Special Issue Information

Dear Colleagues,

The rapid development of techniques for the analysis of microbial community structures enables us to better understand many microbial systems (e.g., wastewater treatment processes). These molecular biology-based methods (e.g., studies of DNA, RNA, and proteins) provide a high resolution of information compared to traditional ways of studying wastewater with microscopic examination and culture-based methods. In this way, a comprehensive understanding of qualitative, quantitative, and microorganism population dynamics will improve wastewater treatment efficiency and process stability. Moreover, various bioinformatic tools have been developed to categorize bacterial functions within the systems. The use of these techniques has opened our eyes to the complexity of our full-scale wastewater treatment systems and the variations in time and space, and between geographical regions of their microbial community.
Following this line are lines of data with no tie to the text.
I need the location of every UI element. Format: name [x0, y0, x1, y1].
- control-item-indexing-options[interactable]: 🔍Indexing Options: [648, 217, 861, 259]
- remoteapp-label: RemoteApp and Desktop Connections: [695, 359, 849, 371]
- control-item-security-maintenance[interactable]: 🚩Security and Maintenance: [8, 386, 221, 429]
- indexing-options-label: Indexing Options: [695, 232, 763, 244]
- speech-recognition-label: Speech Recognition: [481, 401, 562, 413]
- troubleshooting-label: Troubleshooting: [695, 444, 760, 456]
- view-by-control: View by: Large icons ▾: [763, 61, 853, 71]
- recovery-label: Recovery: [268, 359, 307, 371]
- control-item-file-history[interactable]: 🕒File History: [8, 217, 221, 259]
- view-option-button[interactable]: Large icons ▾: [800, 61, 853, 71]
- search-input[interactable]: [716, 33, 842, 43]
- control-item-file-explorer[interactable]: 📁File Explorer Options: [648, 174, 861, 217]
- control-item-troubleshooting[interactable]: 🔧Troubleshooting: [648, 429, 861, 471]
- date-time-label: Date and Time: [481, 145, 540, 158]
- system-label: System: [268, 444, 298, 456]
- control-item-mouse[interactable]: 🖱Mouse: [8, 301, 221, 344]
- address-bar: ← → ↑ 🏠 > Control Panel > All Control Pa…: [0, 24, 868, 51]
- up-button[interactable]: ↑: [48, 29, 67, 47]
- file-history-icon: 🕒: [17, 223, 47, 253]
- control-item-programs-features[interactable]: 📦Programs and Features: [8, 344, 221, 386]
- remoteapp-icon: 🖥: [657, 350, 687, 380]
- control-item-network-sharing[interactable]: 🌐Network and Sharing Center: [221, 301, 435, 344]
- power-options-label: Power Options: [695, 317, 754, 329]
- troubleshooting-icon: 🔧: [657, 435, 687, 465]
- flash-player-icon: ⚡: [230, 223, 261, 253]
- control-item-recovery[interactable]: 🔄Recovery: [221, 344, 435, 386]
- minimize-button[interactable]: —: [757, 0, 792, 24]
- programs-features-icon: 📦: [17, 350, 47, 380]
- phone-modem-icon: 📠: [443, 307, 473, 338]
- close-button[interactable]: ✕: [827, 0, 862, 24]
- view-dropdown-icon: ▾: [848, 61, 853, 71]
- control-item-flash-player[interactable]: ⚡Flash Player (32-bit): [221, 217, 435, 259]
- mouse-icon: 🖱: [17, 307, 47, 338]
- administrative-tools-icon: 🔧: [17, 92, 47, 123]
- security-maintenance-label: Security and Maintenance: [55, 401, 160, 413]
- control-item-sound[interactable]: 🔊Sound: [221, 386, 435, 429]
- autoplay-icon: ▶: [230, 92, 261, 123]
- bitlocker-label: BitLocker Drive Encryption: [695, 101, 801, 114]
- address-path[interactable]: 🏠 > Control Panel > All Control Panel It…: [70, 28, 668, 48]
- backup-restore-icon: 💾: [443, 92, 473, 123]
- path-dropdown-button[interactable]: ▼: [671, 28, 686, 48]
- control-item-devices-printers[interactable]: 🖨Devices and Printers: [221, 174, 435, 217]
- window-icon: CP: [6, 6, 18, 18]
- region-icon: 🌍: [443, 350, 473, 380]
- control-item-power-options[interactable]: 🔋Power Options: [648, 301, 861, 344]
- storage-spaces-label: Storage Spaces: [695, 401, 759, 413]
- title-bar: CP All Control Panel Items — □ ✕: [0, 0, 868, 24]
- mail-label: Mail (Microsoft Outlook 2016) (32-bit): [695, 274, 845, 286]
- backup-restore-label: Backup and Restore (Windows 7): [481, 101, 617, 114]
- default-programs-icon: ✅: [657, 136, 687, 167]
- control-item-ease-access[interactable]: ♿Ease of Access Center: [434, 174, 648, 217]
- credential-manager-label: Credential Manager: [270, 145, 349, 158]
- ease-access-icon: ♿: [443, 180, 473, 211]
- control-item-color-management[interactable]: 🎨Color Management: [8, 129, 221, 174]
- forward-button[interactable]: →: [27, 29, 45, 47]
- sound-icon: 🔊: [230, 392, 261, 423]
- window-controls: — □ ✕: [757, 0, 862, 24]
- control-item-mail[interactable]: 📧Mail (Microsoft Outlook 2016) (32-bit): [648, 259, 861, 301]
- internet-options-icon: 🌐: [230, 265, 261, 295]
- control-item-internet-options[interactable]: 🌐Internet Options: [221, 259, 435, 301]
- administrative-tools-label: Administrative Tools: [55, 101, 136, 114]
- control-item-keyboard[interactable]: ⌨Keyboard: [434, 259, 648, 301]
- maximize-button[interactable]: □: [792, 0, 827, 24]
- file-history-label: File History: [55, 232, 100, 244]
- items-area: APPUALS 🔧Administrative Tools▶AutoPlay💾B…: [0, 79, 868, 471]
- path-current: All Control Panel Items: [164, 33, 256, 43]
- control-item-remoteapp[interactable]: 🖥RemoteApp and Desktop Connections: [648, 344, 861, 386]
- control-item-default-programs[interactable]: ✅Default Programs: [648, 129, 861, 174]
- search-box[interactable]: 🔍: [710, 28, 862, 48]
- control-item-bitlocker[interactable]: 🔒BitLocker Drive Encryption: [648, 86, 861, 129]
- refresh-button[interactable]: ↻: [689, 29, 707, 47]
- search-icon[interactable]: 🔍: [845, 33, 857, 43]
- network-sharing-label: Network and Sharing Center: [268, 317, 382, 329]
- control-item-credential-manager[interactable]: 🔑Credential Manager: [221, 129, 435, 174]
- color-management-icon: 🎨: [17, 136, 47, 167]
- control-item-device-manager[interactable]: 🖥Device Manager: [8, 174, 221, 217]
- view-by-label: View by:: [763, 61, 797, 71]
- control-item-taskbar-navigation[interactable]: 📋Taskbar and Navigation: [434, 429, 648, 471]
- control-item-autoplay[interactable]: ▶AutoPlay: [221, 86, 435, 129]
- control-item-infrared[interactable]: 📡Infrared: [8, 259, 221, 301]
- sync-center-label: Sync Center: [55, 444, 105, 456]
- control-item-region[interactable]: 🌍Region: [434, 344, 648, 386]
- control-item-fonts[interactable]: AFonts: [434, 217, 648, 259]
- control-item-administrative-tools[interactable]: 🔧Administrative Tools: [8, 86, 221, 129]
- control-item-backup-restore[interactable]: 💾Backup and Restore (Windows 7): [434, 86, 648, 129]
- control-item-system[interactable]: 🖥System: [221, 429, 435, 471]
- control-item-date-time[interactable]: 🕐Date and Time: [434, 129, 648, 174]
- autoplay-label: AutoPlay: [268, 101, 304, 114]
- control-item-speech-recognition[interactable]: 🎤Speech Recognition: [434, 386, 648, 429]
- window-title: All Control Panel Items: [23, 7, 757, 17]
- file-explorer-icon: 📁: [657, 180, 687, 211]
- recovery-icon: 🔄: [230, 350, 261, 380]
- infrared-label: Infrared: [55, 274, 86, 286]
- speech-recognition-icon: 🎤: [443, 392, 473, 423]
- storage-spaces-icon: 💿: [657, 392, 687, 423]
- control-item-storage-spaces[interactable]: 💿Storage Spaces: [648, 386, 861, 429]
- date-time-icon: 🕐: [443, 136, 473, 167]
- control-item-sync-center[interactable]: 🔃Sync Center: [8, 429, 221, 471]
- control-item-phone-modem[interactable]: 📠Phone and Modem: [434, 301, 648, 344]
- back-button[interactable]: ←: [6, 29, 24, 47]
A deeper understanding of microbial community dynamics and microbial interactions provides practical implications, such as sustainable case-specific nutrient removal and emerging pollutants degradation. These topics are closely related with the role of wastewater treatment plants in maintenance of the environmental water quality. One significant issue is the spread of antibiotic resistance due to horizontal gene transfer between pathogenic and non-pathogenic bacteria in urban wastewater treatment. Such investigations can not only optimize current wastewater treatment processes, but also innovate emerging technologies.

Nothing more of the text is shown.